Where the team element enters the equation, it becomes yet more complicated. It can reasonably be argued that Eilidh Child might have less chance of an Olympic medal if she cannot be part of a British relay team. Yet that is the equivalent of inviting Belgians to ask their governments to go cap in hand to France in order to improve their chances, or Austrians to Germany.

Then, of course, there are the examples of Scottish athletes who come under pressure from those running pan-British programmes to uproot from the area where they live in order to have access to top-class support systems.

That was highlighted most recently in the case of two of Britain's leading badminton players, Imogen Bankier and Kirsty Gilmour, both of whom won Commonwealth Games medals having, at different stages, withdrawn from the Great Britain programme.

Google information on the British badminton programme and you will find it as a sub-section of Badminton England. Insert the words "Imogen Bankier withdraws from GB programme" as the search and what comes up is not any concern about her decision, but a string of articles under the Badminton England banner explaining how GB Badminton offered support to her former partner Chris Adcock when the Glaswegian decided to head home in 2012.

That Gilmour, Britain's No.1 and the best singles player Scotland has produced, felt the need to do the same because she saw competing in a Commonwealth Games in her home city as a greater priority than did those running the programme, was perhaps even more telling.

Some will feel that the way Peter Nicol was lured from Scotland - when already the best player in the world - is a warning as to what could happen more widely should Thursday's referendum result in independence, given the way that English sports administrators, who already use, and perhaps abuse, residency rules to a ridiculous extent.

Yet sportsmen and women have always competed under flags of convenience in pursuit of improved opportunities.

What is of greater concern is when being British becomes an impediment.
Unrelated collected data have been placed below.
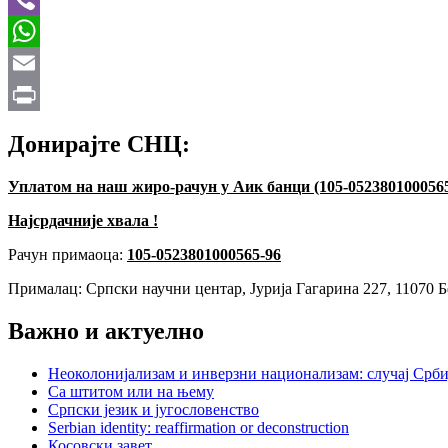
Viber
WhatsApp
Email
Print
Донирајте СНЦ:
Уплатом на наш жиро-рачун у Аик банци (105-052380100056
Најсрдачније хвала !
Рачун примаоца:
105-0523801000565-96
Прималац: Српски научни центар, Јурија Гагарина 227, 11070 Б
Важно и актуелно
Неоколонијализам и инверзни национализам: случај Срби
Са штитом или на њему
Српски језик и југословенство
Serbian identity: reaffirmation or deconstruction
Косовски завет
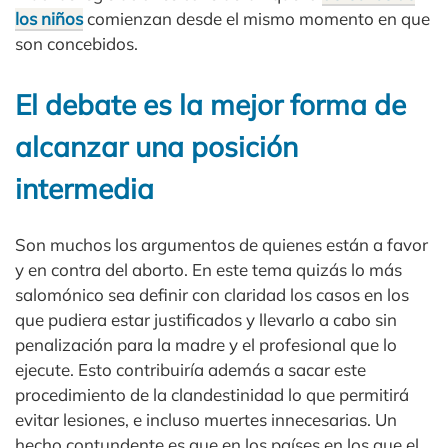
los niños
comienzan desde el mismo momento en que
son concebidos.
El debate es la mejor forma de
alcanzar una posición
intermedia
Son muchos los argumentos de quienes están a favor
y en contra del aborto. En este tema quizás lo más
salomónico sea definir con claridad los casos en los
que pudiera estar justificados y llevarlo a cabo sin
penalización para la madre y el profesional que lo
ejecute. Esto contribuiría además a sacar este
procedimiento de la clandestinidad lo que permitirá
evitar lesiones, e incluso muertes innecesarias. Un
hecho contundente es que en los países en los que el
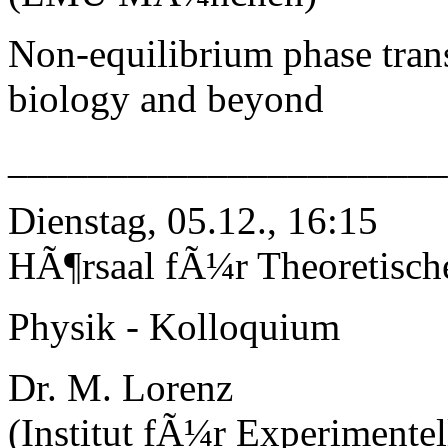
Non-equilibrium phase trans
biology and beyond
_____________________
Dienstag, 05.12., 16:15
HÃ¶rsaal fÃ¼r Theoretisch
Physik - Kolloquium
Dr. M. Lorenz
(Institut fÃ¼r Experimentel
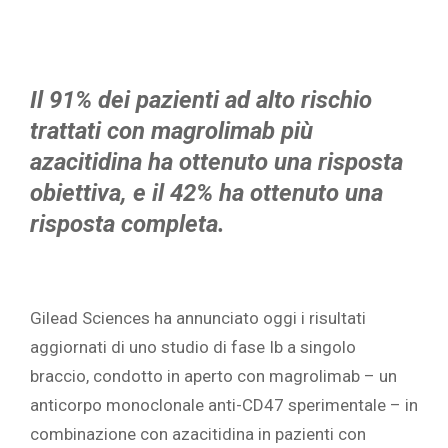
Il 91% dei pazienti ad alto rischio
trattati con magrolimab più
azacitidina ha ottenuto una risposta
obiettiva, e il 42% ha ottenuto una
risposta completa.
Gilead Sciences ha annunciato oggi i risultati
aggiornati di uno studio di fase Ib a singolo
braccio, condotto in aperto con magrolimab – un
anticorpo monoclonale anti-CD47 sperimentale – in
combinazione con azacitidina in pazienti con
An extreme example of that occurred 11 years ago. At a time when it was felt in Scottish hockey circles that the Great Britain programme was biased in favour of English players, Laurence Docherty, who hails from Scotland's capital, applied for Dutch citizenship in order to pursue his international dreams. He ultimately made his point emphatically by winning international honours in a country that boasts a hockey culture superior to that in Britain.
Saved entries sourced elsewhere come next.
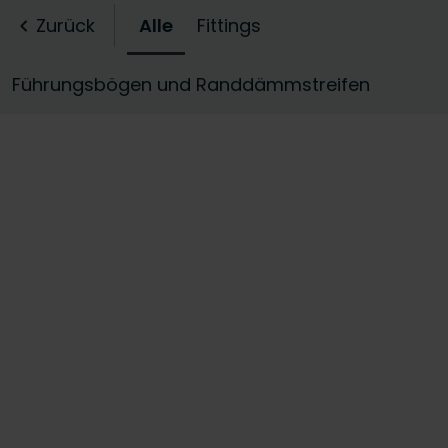
Zurück
Alle
Fittings
Führungsbögen und Randdämmstreifen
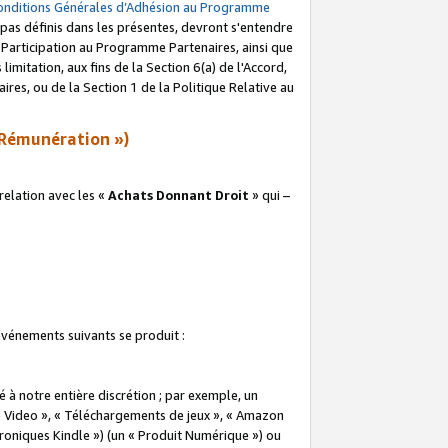
onditions Générales d’Adhésion au Programme
pas définis dans les présentes, devront s'entendre
a Participation au Programme Partenaires, ainsi que
imitation, aux fins de la Section 6(a) de l'Accord,
res, ou de la Section 1 de la Politique Relative au
Rémunération »)
elation avec les «
Achats Donnant Droit
» qui –
 événements suivants se produit :
à notre entière discrétion ; par exemple, un
e Video », « Téléchargements de jeux », « Amazon
ctroniques Kindle ») (un « Produit Numérique ») ou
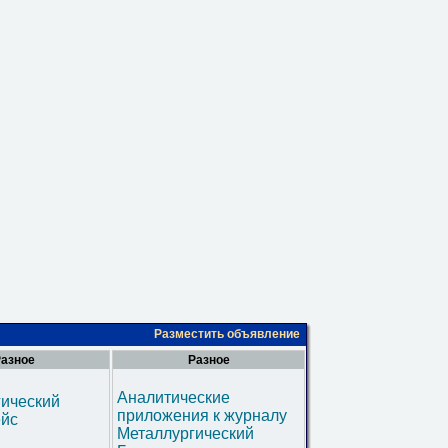
Разместить объявление
азное
Разное
Аналитические
гический
приложения к журналу
ейс
Металлургический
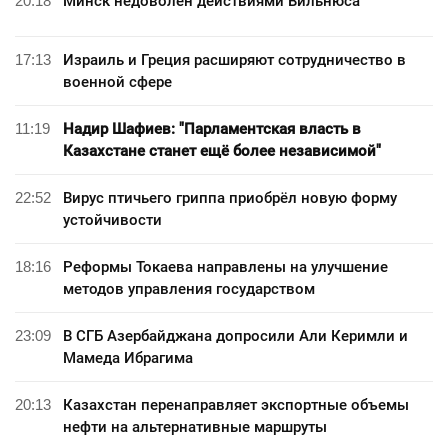
20:18
Минск недоволен действиями Вильнюса
17:13
Израиль и Греция расширяют сотрудничество в
военной сфере
11:19
Надир Шафиев: "Парламентская власть в
Казахстане станет ещё более независимой"
22:52
Вирус птичьего гриппа приобрёл новую форму
устойчивости
18:16
Реформы Токаева направлены на улучшение
методов управления государством
23:09
В СГБ Азербайджана допросили Али Керимли и
Мамеда Ибрагима
20:13
Казахстан перенаправляет экспортные объемы
нефти на альтернативные маршруты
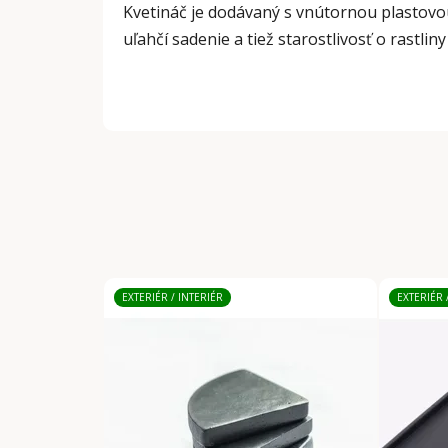
Kvetináč je dodávaný s vnútornou plastovo
uľahčí sadenie a tiež starostlivosť o rastliny 
EXTERIÉR / INTERIÉR
EXTERIÉR 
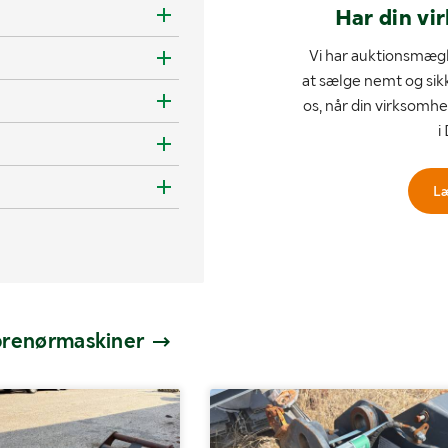
Har din vi
Vi har auktionsmægl
at sælge nemt og sik
os, når din virksomhe
i
L
eprenørmaskiner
The worst cases, though, are those where it is not just a matter of Scottish athletes being overlooked but where the international federations recognise that, because of the importance of team dynamics, Britain will merely be represented at events like Olympic Games by what is considered the best of the component national teams.

Which brings us back to rugby union again. Unlikely as the prospect might seem just now, the fact is that, in event of a No vote, a Scot could be recognised as one of the best sevens players in the world come the Rio Olympics, but would have little chance of taking part because the England team would have won the spot by virtue of their place in the world rankings.

There are, then, pros and cons to both arguments, but perhaps the greatest con of all is to seek to suggest that, through being eligible for both, our sportspeople ever had the best of both worlds.